Content starts
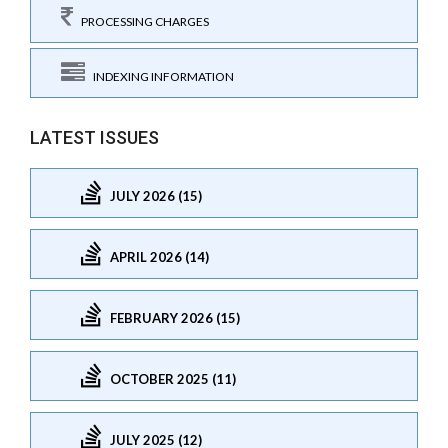
PROCESSING CHARGES
INDEXING INFORMATION
LATEST ISSUES
JULY 2026 (15)
APRIL 2026 (14)
FEBRUARY 2026 (15)
OCTOBER 2025 (11)
JULY 2025 (12)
Content ends
**GOAL OF THE EXERCISE**
The data above is to be printed exactly, all of it, except for the pictures.

**OUTPUT**
PROCESSING CHARGES
INDEXING INFORMATION
LATEST ISSUES
JULY 2026 (15)
APRIL 2026 (14)
FEBRUARY 2026 (15)
OCTOBER 2025 (11)
JULY 2025 (12)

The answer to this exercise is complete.